Si voltò. Due uomini in un bizzarro completo elegante lo stavano fissando. Federico sprecò del tempo a realizzare che ciò che donava a quei due quell’aspetto bizzarro era il colore del completo elegante, bordeaux. Abbassò lo sguardo, si diresse a passo deciso dietro il bancone, e solo da quella postazione riuscì a dire buongiorno, in cosa possa esservi utile.
I due si avvicinarono, parevano uno l’immagine speculare dell’altro tanto si assomigliavano nel modo di porsi.
Siamo qui perché tu ci possa consegnare ciò che è di nostra competenza, dissero all’unisono.
Poi Federico capì, o meglio credette di capire, e impallidì.
Gli intimarono di non porre resistenza e di consegnare subito ciò che spettava loro, provarono a dissuaderlo dalla speranza di sottrarsi a quella consuetudine divenuta legge dopo anni di fruttuosa collaborazione, interruppero il suo scoppio di rabbia specificando, con voce affabile, di essere essi stessi, esclusivamente, un tramite. Bisbigliarono tra loro qualcosa che ebbe a che fare con un torneremo domani, saremo costretti a ricorrere ad ogni mezzo in nostro possesso per recuperare ciò che ci spetta.
Il corpo di Federico fu trovato senza vita dietro il bancone pochi mesi più tardi. Aveva le tasche dei pantaloni gonfie di quel denaro che invano aveva provato ad offrire ai due uomini.
I giorni di chiusura, le chiacchiere con il padre, la disperazione di notte e le suppliche non erano stati sufficienti per comprendere ciò che i due uomini pretendevano senza svelare.

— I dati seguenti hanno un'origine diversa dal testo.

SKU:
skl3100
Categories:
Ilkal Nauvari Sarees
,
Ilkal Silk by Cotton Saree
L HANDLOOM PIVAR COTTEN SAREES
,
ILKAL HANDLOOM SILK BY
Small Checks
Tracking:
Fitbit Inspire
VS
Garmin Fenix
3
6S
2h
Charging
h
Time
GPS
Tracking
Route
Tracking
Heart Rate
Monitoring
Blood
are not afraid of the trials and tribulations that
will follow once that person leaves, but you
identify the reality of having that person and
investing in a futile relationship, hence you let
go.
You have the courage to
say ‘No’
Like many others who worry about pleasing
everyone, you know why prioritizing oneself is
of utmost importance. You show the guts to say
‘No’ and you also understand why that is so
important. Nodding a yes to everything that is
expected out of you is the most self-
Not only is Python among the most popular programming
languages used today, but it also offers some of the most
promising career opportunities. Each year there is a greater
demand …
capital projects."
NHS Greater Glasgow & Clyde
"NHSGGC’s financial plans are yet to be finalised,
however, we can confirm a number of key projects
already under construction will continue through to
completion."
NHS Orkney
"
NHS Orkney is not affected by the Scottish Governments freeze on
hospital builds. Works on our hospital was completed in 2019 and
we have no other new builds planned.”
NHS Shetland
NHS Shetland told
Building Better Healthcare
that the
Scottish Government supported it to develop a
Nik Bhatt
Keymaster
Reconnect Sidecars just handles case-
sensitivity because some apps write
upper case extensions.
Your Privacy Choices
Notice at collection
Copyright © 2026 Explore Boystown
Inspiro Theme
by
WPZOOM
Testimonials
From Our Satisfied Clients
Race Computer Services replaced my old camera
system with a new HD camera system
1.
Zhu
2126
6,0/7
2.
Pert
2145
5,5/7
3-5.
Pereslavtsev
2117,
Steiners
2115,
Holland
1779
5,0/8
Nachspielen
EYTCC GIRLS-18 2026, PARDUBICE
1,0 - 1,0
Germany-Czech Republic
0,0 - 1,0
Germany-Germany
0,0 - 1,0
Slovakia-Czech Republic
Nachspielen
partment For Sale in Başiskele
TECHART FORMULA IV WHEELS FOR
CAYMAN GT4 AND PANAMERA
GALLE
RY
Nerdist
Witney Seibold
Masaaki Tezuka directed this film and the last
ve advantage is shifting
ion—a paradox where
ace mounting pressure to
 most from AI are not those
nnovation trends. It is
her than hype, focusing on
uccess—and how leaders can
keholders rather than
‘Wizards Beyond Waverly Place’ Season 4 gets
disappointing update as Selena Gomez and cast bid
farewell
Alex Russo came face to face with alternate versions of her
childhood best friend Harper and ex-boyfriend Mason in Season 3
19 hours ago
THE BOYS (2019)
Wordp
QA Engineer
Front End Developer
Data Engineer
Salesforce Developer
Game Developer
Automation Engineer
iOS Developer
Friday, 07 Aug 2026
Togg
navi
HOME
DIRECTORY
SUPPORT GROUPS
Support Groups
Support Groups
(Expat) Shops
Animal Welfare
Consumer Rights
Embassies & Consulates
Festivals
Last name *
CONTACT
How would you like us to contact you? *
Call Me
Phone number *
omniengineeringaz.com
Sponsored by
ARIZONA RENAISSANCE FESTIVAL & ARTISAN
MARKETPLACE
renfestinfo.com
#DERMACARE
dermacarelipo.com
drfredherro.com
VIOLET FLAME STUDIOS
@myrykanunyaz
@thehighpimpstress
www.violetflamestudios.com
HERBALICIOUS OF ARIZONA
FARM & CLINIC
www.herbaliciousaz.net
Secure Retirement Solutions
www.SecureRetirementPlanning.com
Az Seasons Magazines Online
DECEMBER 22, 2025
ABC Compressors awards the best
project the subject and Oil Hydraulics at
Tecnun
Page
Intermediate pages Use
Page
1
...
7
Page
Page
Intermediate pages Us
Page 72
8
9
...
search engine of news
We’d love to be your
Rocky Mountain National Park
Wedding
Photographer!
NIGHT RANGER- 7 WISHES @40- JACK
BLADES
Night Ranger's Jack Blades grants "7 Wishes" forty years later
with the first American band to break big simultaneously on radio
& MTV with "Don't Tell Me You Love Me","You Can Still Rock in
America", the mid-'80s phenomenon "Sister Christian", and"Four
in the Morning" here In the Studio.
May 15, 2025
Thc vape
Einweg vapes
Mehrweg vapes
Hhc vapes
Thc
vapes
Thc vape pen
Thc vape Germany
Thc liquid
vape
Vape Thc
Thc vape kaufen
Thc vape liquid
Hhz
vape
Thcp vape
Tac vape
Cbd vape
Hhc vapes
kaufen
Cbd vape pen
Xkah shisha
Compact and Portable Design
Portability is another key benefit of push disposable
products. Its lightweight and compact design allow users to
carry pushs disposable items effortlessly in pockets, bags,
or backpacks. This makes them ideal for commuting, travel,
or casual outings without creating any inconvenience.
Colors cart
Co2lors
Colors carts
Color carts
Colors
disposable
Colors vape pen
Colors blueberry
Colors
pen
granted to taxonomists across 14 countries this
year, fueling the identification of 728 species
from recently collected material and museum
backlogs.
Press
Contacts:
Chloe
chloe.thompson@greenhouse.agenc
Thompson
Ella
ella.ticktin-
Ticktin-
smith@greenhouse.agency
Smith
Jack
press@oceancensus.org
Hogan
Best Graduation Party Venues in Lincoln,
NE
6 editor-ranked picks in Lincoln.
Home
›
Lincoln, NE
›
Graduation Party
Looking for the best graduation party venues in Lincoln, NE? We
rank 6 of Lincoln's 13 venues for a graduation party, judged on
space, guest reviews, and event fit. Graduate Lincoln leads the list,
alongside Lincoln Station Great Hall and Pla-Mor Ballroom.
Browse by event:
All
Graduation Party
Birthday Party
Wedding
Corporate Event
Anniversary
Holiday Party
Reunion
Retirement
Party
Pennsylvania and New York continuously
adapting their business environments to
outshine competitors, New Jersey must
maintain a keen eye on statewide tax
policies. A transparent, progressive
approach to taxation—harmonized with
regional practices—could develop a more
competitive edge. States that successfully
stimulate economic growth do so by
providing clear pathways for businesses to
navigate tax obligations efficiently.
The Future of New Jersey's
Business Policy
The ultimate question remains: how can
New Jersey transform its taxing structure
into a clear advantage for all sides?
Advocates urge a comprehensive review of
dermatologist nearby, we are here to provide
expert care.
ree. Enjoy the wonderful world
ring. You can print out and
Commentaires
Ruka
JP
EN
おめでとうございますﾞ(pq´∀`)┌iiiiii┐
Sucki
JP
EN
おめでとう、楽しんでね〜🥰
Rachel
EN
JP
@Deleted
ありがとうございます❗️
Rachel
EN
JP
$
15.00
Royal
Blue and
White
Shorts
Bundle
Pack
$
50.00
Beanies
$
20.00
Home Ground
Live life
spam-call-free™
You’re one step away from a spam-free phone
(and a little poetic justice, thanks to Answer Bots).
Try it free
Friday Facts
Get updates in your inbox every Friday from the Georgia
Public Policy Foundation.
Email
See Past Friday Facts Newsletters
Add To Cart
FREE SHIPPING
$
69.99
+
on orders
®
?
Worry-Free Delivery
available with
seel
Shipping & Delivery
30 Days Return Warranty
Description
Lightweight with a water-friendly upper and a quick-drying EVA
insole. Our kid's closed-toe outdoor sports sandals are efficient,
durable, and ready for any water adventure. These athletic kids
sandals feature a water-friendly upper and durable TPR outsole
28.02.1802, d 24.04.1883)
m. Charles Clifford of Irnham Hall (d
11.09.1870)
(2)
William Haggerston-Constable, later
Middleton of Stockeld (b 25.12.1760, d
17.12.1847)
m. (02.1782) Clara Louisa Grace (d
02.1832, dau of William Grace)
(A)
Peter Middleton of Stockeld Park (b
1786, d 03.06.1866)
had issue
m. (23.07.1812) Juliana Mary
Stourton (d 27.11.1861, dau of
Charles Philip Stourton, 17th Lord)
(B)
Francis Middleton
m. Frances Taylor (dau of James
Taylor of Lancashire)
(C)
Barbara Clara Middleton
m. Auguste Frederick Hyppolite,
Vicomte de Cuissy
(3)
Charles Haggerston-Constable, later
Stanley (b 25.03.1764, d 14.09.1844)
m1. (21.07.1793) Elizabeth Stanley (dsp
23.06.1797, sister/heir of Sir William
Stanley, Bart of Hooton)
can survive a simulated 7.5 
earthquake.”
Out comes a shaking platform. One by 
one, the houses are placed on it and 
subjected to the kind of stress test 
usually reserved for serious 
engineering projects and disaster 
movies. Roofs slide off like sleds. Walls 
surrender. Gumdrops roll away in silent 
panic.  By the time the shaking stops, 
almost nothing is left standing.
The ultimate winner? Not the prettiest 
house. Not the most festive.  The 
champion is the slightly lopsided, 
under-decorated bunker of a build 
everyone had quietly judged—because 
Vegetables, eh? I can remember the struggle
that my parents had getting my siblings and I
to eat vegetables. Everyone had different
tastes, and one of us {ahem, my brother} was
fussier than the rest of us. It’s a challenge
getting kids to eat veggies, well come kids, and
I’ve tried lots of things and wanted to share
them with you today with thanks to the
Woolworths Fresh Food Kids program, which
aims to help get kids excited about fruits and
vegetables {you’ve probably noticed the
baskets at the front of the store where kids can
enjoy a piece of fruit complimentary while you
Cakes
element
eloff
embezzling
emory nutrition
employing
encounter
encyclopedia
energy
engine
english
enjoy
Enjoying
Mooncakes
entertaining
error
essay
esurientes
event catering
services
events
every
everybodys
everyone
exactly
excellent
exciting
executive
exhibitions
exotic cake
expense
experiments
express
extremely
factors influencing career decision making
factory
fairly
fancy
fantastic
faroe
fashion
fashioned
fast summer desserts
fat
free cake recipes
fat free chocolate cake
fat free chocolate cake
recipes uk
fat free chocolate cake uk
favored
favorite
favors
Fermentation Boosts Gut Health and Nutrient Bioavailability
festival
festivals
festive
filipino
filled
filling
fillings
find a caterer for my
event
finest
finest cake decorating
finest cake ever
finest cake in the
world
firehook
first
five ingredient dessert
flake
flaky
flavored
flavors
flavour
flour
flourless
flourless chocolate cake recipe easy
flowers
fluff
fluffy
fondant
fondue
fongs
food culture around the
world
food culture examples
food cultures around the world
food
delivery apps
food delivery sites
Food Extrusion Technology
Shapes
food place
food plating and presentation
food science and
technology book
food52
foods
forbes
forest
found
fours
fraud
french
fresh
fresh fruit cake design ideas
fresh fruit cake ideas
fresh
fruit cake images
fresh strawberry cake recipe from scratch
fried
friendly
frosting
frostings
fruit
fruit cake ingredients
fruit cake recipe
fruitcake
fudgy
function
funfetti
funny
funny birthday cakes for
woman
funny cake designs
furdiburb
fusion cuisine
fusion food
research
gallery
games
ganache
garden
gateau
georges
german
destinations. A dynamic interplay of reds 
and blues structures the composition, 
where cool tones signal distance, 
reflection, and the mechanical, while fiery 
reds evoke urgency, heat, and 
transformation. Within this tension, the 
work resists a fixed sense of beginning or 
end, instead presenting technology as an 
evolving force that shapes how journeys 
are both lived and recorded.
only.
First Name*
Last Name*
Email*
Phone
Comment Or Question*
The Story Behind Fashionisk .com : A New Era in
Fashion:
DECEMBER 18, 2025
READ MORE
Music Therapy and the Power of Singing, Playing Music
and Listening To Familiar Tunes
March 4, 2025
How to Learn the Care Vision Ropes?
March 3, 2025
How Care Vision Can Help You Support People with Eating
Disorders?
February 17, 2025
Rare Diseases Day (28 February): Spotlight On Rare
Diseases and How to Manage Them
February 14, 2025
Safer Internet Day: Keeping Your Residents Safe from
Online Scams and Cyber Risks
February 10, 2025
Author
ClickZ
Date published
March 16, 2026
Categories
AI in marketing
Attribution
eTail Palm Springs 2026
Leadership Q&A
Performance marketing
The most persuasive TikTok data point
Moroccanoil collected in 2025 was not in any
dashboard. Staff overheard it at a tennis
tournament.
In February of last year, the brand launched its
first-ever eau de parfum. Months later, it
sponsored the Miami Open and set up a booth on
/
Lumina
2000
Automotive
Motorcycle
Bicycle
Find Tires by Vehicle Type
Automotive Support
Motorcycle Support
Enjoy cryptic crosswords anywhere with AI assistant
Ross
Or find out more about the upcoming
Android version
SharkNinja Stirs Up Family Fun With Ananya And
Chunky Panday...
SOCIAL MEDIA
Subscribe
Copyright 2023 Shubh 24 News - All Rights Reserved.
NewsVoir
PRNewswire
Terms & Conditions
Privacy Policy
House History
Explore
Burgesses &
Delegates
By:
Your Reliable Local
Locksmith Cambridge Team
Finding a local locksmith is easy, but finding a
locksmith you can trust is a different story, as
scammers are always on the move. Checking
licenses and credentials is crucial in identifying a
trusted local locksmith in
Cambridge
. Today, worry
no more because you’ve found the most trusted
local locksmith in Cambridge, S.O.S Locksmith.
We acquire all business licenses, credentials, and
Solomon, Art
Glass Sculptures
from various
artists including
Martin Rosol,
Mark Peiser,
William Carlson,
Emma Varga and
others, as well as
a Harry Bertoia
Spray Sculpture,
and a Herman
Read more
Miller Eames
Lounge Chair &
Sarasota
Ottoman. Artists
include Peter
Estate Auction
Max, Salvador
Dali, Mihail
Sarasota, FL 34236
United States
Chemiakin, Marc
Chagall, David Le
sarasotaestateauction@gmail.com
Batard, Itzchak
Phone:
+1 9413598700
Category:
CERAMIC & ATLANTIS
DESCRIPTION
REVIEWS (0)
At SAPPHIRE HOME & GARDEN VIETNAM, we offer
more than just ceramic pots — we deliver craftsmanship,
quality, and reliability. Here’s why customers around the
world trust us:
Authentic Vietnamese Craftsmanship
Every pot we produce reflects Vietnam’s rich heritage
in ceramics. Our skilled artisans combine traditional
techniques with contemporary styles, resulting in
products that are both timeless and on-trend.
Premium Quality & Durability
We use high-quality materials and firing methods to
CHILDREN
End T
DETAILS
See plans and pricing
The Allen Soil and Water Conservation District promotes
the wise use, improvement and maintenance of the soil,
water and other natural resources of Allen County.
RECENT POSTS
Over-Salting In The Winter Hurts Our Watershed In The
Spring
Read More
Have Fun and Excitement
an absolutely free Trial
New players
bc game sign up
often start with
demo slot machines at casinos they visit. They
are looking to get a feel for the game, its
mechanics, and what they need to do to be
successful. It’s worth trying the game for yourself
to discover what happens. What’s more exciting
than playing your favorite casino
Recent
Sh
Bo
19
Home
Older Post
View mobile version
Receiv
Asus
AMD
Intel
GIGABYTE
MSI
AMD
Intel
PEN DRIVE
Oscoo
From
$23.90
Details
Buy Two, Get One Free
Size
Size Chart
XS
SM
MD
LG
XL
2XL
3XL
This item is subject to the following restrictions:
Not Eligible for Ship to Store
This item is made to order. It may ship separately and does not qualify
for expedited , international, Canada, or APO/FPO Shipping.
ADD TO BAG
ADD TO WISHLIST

Quando il libraio vide arrivare le macchine della polizia con le sirene spiegate corse senza ostacoli dentro il negozio, fu il primo ad accorgersi di un biglietto a terra, una specie di ricevuta.
DATA: MARTEDÌ 9 NOVEMBRE 2018
ORA: 10:47
OGGETTO: EROE: RISCOSSIONE FORZATA DI NR. 10 OGGETTI ESATTI
Ciao Chiara, sono rimasta senza parole! E con tanta curiosità sugli oggetti che dovevano essere ricollocati… Ho partecipato anch’io, “con femminile soddisfazione”, alla pulizia del negozio, all’allestimento e già pensavo alla gioia di Federico per l’attività tutta sua… Povero, povero, povero…
Un gioiello “reso prezioso dalla storia che porta con sé”. Complimenti, Chiara!